I put aside what I was doing and sat back.
"It's really none of your business, but you've become part of our family so I'll tell you," I said and then went on to describe the disgrace. Without mentioning a name, I explained that Belinda was carrying an influential person's baby and we were trying to protect the child as well as Belinda. I asked her to just cooperate and understand and it satisfied her.
"I'll need you to spend more time with the children. I have to give more to Belinda right now," I said.
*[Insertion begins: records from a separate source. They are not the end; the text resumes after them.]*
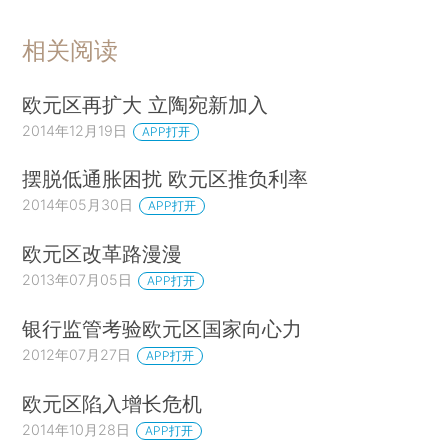
相关阅读
欧元区再扩大 立陶宛新加入
2014年12月19日
APP打开
摆脱低通胀困扰 欧元区推负利率
2014年05月30日
APP打开
欧元区改革路漫漫
2013年07月05日
APP打开
银行监管考验欧元区国家向心力
2012年07月27日
APP打开
欧元区陷入增长危机
2014年10月28日
APP打开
"Oh, of course, Mrs. Logan. Please call on me for anything," she said and I thanked her.
For Belinda every day seemed harder than the one before it now. She knew she was drawing closer and closer.
"When's the doctor coming, Olivia?" she asked me one evening. "He's never been to see me."
"We're not having a doctor, Belinda. I told you. I have made arrangements with a midwife. It's more discreet." "Why does it have to be discreet?"
"People don't know about the pregnancy. Let's try to keep it that way as long as we can. I'm only trying to protect your reputation," I said.
"My reputation? My reputation?" She laughed and looked at the wall as if someone was standing there, as if the room were crowded with male admirers the way it once was. "Did you hear that? She's worried about my reputation." She laughed again, each roll of laughter coming like a cough and then continuing like uncontrollable hiccups.
"Stop it, Belinda."
"My reputation." She shrieked and laughed madly.
I stepped up to the bed and hovered over her, my hands in fists.
"Stop this nonsense this instant!" I commanded.
Her laughter wound down until it became a subdued sob and then she closed her eyes and sighed as if she had passed away. I stood there, waiting. Her eyes opened and she smiled up at me as if nothing in the world was wrong.
"Please tell Effie I'd like some ice cream-- strawberry. No, butternut crunch with chocolate syrup and some marshmallow sauce."
"Fine," I said.
"I had a pain today, Olivia. It hurt a lot," she said.
"It's no wonder you have pains lying there like some pig in mud, but you know what labor pains are. That's when we've got to become concerned."
"It was a labor pain. It's starting," she said with a nod. "I should see a doctor. I don't care about my reputation."
"I'll call the midwife and she'll examine you tomorrow," I told her and gave Effie her request for ice cream.
The midwife was a Brava who ministered mainly to poor people, but had on occasion handled situations for the well-to-do that had to be kept as secret as possible.
Her name was Isabella and she looked like she was nearly seventy, although I knew she wasn't much more than fifty-four, fifty-five. She wore her smokegray hair long and stringy to her shoulders. Her face was leathery with wrinkles even in her chin. Belinda gasped the first time she set eyes on her. Later, she told me she thought she was a witch.
"She's put a curse on me!" she said.
"Don't be ridiculous," I told her, but she looked even more maddened after the examination.
Isabella predicted that it wouldn't be much longer before Belinda delivered, maybe a week. As it turned out, she had underestimated, for the very next day, Belinda went into such terrific labor, Effie had to call me home from work. I sent for Isabella immediately, but she was delivering another woman's baby just north of Hyannis. All afternoon, Belinda shrieked and squirmed in her bed. Effie and I did all that we could to make her comfortable, but nothing seemed to help.
"She oughta go to a hospital, Mrs. Logan," Effie finally said.
"The midwife will be here soon," I told her. Samuel, who had come home, too, stood outside the door looking very somber.
"We're making a mistake trying to do it this way, Olivia. Let's just bring her to the hospital."
"She'll be all right, Samuel. Many women have had their children at home. In fact, most have."